Quant à la caution, qui pouvait servir de moyen de dissuasion, en limitant la floraison des candidatures aux élections, au contraire, elle les a exacerbées. De trois (03) millions avant la première alternance politique intervenue en février – mars 2000, elle a été portée à six (06) millions à la présidentielle 2000, puis à vingt-cinq (25) millions en 2007 pour monter à soixante-cinq (65) millions en 2012. Cela n’a guère limité les candidatures qui étaient au nombre de 14 candidats sur la ligne de départ en 2012.
De 1960 à nos jours, l’évolution des candidatures à l’élection présidentielle est en nette progression : 1er décembre 1963 : 1 candidat ; 25 février 1968 : 1 candidat ; 28 janvier 1973 : 1 candidat ; 26 février 1978 : 2 candidats ; 27 février 1983 : 5 candidats ; 28 février 1988 : 4 candidats ; 21 février 1993 : 8 candidats ; 20 février- 19 mars 2000 (1er tour) : 8 candidats ; 25 février 2007 : 15 candidats ;26 février- 25 mars 2012 (1er tour) : 14 candidats.

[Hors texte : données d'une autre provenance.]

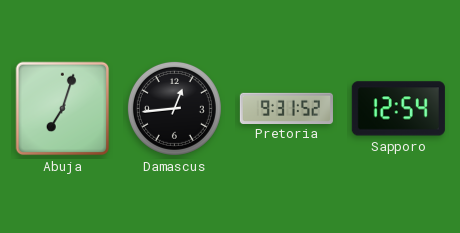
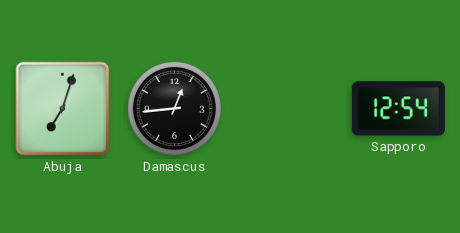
Pretoria: 9:31 -> none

Pour ce qui concerne les élections législatives, la tendance est la même pour les listes en compétition : 1er décembre 1963 : (2 listes) ; 25 février 1968 (1 liste) ; 28 janvier 1973 (1 liste) ; 26 février 1978 : (3 listes) ; 27 février 1983 : (8 listes) ; 28 février 1988 :( 6 listes) ; 9 mai 1993 : (6 listes) ; 24 mai 1998 : (16 listes) ; 29 avril 2001 (Anticipées) : 24 (listes) ; 3 juin 2007 : (14 listes) ( ce scrutin a été boycotté par l’opposition la plus significative de l’époque regroupée dans la coalition Front Siggil Sénégal) (FSS) ; 1er juillet 2012 (24 listes) ; 30 juillet 2017 : (47 listes).

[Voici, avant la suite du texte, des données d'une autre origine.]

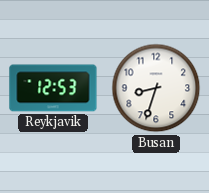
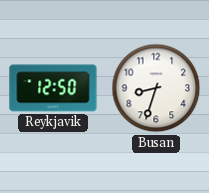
Reykjavik: 12:53 -> 12:50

Il convient de rappeler que pour ce qui concerne les élections locales de 2014, il y avait 2709 listes en compétition. Mais du fait du caractère local du scrutin, les difficultés réelles et sérieuses n’ont pas été ressenties par les populations, contrairement au Ministère de l’Intérieur qui a été confronté à beaucoup de problèmes dans l’organisation de ces élections.
A la lumière d’un tel tableau, il est évident que si des mesures appropriées ne sont pas prises, non dans le but d’éliminer des candidatures, comme le prétendent certains hommes politiques, mais pour les rationaliser, c’est l’organisation elle-même des scrutins qui va être extrêmement difficile, sinon impossible. Les leçons récentes des législatives du 30 juillet 2017, sont encore fraîches dans nos mémoires. Le peuple sénégalais tout entier, au sortir des élections législatives du 30 juillet 2017, a été traumatisé par un scrutin marqué par la présence inédite dans notre histoire électorale vieille de plus d’un siècle et demi, de 47 listes en compétition.L’atelier de simulation organisé le 19 juin 2017 à Dakar, par l’ONG 3D, et auquel étaient conviés l’ensemble des acteurs du jeu électoral, avait fait ressortir de façon incontestable, que rien que pour le temps de vote, avec 47 bulletins, à raison de 4 minutes seulement par électeur, au strict minimum, dans un bureau de vote de 300 électeurs, il faudrait 2O H pour que tout le monde puisse voter. Dans notre dispositif électoral actuel, cela équivaut à 02 jours de vote.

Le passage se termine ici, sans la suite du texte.